Tuttavia, la Corte di Cassazione ha respinto tale tesi, dichiarando il ricorso manifestamente infondato e, quindi, inammissibile.
Le Motivazioni della Decisione
La Suprema Corte ha basato la sua decisione su due pilastri argomentativi fondamentali.
In primo luogo, il ricorso è stato giudicato generico e apparente. Le critiche mosse alla sentenza d’appello non erano sufficientemente specifiche e argomentate, limitandosi a enunciare un principio di diritto senza confrontarsi concretamente con la motivazione della sentenza impugnata. Secondo i giudici, un ricorso efficace deve contenere una critica puntuale e ragionata, non semplici lamentele.
In secondo luogo, e questo è il punto più rilevante, la Corte di Cassazione ha evidenziato come la decisione della Corte d’Appello fosse correttamente motivata. I giudici di secondo grado avevano giustificato la scelta di dichiarare la prescrizione del reato sulla base di una ‘provata responsabilità a titolo di concorrente nella cessione’. In altre parole, non sussisteva quell’evidenza di innocenza che avrebbe imposto una sentenza di assoluzione nel merito.
Un elemento decisivo, sottolineato dalla Cassazione, è stato il comportamento processuale della stessa difesa. Era stato proprio il difensore, nell’ambito della proposta di concordato, a evidenziare l’intervenuta prescrizione per quel capo di imputazione. Questo ha reso il successivo ricorso, volto a ottenere un’assoluzione nel merito, intrinsecamente contraddittorio. Non si può prima utilizzare la prescrizione come argomento per definire la propria posizione processuale e poi dolersene in Cassazione per ottenere un risultato più favorevole.
Le Conclusioni
L’ordinanza in esame riafferma un principio cardine del nostro sistema processuale: la declaratoria di estinzione del reato per prescrizione è la scelta corretta quando non emergono elementi evidenti per un proscioglimento nel merito. La prova dell’innocenza deve essere ‘ictu oculi’ (a colpo d’occhio), altrimenti prevale la causa estintiva. Inoltre, la Corte ribadisce che le strategie difensive devono essere coerenti: l’aver concordato una determinata soluzione processuale in appello, basata anche sulla presa d’atto della prescrizione, preclude la possibilità di contestare successivamente quella stessa scelta. La decisione finale ha comportato la condanna del ricorrente al pagamento delle spese processuali e al versamento di una somma di tremila euro alla Cassa delle ammende.

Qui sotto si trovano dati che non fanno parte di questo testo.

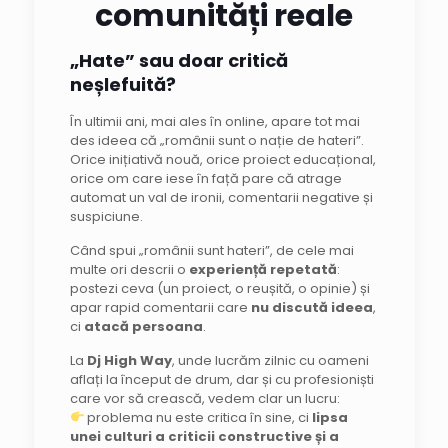
comunități reale
„Hate” sau doar critică
neșlefuită?
În ultimii ani, mai ales în online, apare tot mai
des ideea că „românii sunt o nație de hateri”.
Orice inițiativă nouă, orice proiect educațional,
orice om care iese în față pare că atrage
automat un val de ironii, comentarii negative și
suspiciune.
Când spui „românii sunt hateri”, de cele mai
multe ori descrii o
experiență repetată
:
postezi ceva (un proiect, o reușită, o opinie) și
apar rapid comentarii care
nu discută ideea
,
ci
atacă persoana
.
La
Dj High Way
, unde lucrăm zilnic cu oameni
aflați la început de drum, dar și cu profesioniști
care vor să crească, vedem clar un lucru:
problema nu este critica în sine, ci
lipsa
unei culturi a criticii constructive și a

Quando un giudice deve dichiarare la prescrizione del reato invece di assolvere l’imputato?
Un giudice dichiara la prescrizione del reato quando non sussistono le condizioni per un’assoluzione immediata nel merito, ovvero quando le prove raccolte non dimostrano con evidenza che l’imputato non ha commesso il fatto, che il fatto non sussiste o non costituisce reato.
Perché il ricorso è stato dichiarato inammissibile?
Il ricorso è stato dichiarato inammissibile principalmente per due ragioni: primo, i motivi erano generici e non contenevano una critica argomentata alla sentenza impugnata; secondo, la Corte ha rilevato una contraddizione nel fatto che la stessa difesa avesse sollevato la questione della prescrizione durante la proposta di concordato in appello.
Che valore ha il comportamento della difesa nel corso del processo?
Il comportamento della difesa ha un valore decisivo. La Corte di Cassazione ha sottolineato che il fatto che fosse stata la stessa difesa a evidenziare l’intervenuta prescrizione in sede di concordato in appello ha reso il successivo ricorso per ottenere l’assoluzione manifestamente infondato, in quanto contraddittorio con la precedente strategia processuale.